ICAR- Indian Agricultural Research Institute (ICAR-IARI), New Delhi, India.
Brief Bioinform. 2022 Sep 20;23(5). doi: 10.1093/bib/bbac348.
Maintaining duplicate germplasms in genebanks hampers effective conservation and utilization of genebank resources. The redundant germplasm adds to the cost of germplasm conservation by requiring a large proportion of the genebank financial resources towards conservation rather than enriching the diversity. Besides, genome-wide-association analysis using an association panel with over-represented germplasms can be biased resulting in spurious marker-trait associations. The conventional methods of germplasm duplicate removal using passport information suffer from incomplete or missing passport information and data handling errors at various stages of germplasm enrichment. This limitation is less likely in the case of genotypic data.
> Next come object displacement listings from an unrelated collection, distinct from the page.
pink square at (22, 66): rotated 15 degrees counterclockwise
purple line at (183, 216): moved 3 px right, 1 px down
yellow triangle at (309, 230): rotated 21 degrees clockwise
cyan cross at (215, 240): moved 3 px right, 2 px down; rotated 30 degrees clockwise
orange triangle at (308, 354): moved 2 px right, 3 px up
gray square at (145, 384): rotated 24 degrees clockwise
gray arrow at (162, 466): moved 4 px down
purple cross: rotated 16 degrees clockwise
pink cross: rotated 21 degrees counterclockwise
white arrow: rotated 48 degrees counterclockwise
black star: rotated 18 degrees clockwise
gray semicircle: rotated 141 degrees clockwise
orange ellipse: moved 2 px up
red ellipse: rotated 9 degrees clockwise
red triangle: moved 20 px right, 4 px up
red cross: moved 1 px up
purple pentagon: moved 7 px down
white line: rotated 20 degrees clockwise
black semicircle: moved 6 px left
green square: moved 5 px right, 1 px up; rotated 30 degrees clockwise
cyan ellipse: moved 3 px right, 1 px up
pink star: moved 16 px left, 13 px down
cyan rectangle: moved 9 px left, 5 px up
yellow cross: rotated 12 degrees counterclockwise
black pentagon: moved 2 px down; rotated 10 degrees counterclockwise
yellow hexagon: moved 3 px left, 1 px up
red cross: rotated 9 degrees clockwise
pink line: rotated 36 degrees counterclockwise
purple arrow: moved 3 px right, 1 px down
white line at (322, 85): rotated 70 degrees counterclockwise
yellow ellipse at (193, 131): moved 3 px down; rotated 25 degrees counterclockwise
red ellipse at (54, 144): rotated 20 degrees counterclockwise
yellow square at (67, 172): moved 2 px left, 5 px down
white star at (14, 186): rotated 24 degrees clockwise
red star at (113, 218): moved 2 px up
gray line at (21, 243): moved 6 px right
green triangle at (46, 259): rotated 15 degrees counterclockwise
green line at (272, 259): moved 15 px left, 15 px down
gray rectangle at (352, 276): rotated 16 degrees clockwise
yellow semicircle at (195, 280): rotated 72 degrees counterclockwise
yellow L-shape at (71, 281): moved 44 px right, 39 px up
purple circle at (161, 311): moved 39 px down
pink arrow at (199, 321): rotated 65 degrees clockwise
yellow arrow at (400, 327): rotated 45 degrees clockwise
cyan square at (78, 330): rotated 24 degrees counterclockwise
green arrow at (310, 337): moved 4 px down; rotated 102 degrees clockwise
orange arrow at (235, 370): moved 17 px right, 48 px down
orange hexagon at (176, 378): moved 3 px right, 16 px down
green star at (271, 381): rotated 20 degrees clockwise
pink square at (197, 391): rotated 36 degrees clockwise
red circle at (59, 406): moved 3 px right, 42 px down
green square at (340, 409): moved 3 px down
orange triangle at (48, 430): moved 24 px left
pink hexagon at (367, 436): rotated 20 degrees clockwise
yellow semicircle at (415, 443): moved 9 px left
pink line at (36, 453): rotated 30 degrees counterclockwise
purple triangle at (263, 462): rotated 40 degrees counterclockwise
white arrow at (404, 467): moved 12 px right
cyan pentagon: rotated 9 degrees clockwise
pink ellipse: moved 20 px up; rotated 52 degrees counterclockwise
Therefore, we developed a web-based tool, Germplasm Duplicate Identification and Removal Tool (G-DIRT), which allows germplasm duplicate identification based on identity-by-state analysis using single-nucleotide polymorphism genotyping information along with pre-processing of genotypic data. A homozygous genotypic difference threshold of 0.1% for germplasm duplicates has been determined using tetraploid wheat genotypic data with 94.97% of accuracy. Based on the genotypic difference, the tool also builds a dendrogram that can visually depict the relationship between genotypes. To overcome the constraint of high-dimensional genotypic data, an offline version of G-DIRT in the interface of R has also been developed. The G-DIRT is expected to help genebank curators, breeders and other researchers across the world in identifying germplasm duplicates from the global genebank collections by only using the easily sharable genotypic data instead of physically exchanging the seeds or propagating materials. The web server will complement the existing methods of germplasm duplicate identification based on passport or phenotypic information being freely accessible at http://webtools.nbpgr.ernet.in/gdirt/.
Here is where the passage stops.